105. Power under Section 319 Cr.P.C. is a discretionary and an extraordinary power. It is to be exercised sparingly and only in those cases where the circumstances of the case so warrant. It is not to be exercised because the Magistrate or the Sessions Judge is of the opinion that some other person may also be guilty of committing that offence. Only where strong and cogent evidence occurs against a person from the evidence led before the court that such power should be exercised and not in a casual and cavalier manner.
106. Thus, we hold that though only a prima facie case is to be established from the evidence led before the court, not necessarily tested on the anvil of cross-examination, it requires much stronger evidence than mere probability of his complicity. The test that has to be applied is one which is more than prima facie case as exercised at the time of framing of charge, but short of satisfaction to an extent that the evidence, if goes unrebutted, would lead to conviction. In the absence of such satisfaction, the court should refrain from exercising power under Section 319 Cr.P.C. In Section 319 Cr.P.C. the purpose of providing if 'it appears from the evidence that any person not being the accused has committed any offence' is clear from the words "for which such person could be tried together with the accused." The words used are not 'for which such person could be convicted'. There is, therefore, no scope for the court acting under Section 319 Cr.P.C. to form any opinion as to the guilt of the accused.
The test as laid down by the Constitution Bench of this Court for invoking power under Section 319 Cr.P.C. inter alia includes the principle that only when strong and cogent evidence occurs against a person from the evidence the power under Section 319 Cr.P.C. should be exercised. The power cannot be exercised in a casual and cavalier manner. The test to be applied, is one which is more than prima facie case which is applied at the time of framing of charges. Object of engrafting Section 319 Cr.P.C. is not allow a person who deserves to be tried to go scot-free.

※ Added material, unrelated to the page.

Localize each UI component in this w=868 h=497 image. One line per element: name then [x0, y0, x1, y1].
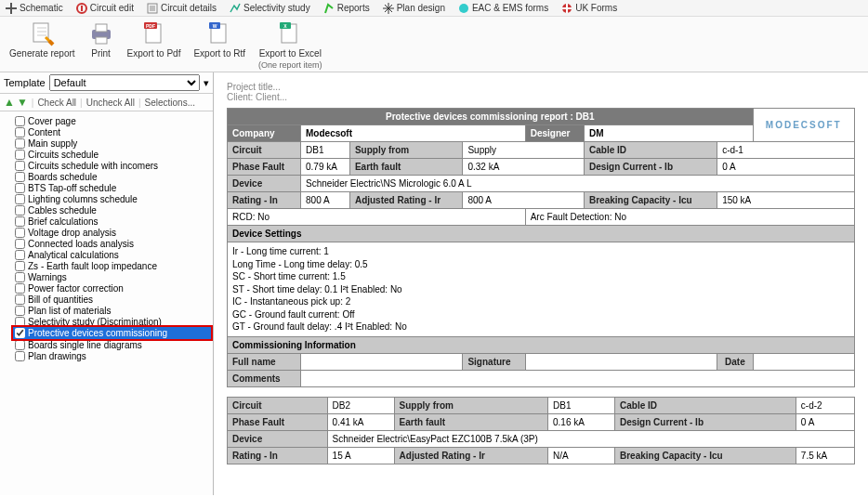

In the present case, appellant was not named in the F.I.R. The name of appellant came when second application was moved by informant on the basis of knowledge received by him by the injured witnesses. All the injured witnesses assigned the role to the appellant in the statement under Secton161 Cr.P.C. but the name of appellant was wrongly exonerated by the I.O. From the strong and cogent evidence on record it is prima facie proved that appellant was present at the site of incident with pistol and threatening the others not to intervene and protect the victim. In furtherance of common object so far as PW-1 was not eye witness. Reliability/admissibility of the evidence is not to be judged at this state. Against the appellant there is more than prima facie case exists and trial court has rightly summoned the appellant under Section 319 Cr.P.C. It is a murder of 19 years old young boy and six persons are injured.
On the basis of above discussion, this Court is of the view that there is no illegality, material irregularity in the impugned order and does not require interference by this Court and thus, impugned order is not liable to be set aside on the grounds mentioned in this appeal.
This criminal appeal has no force and is dismissed.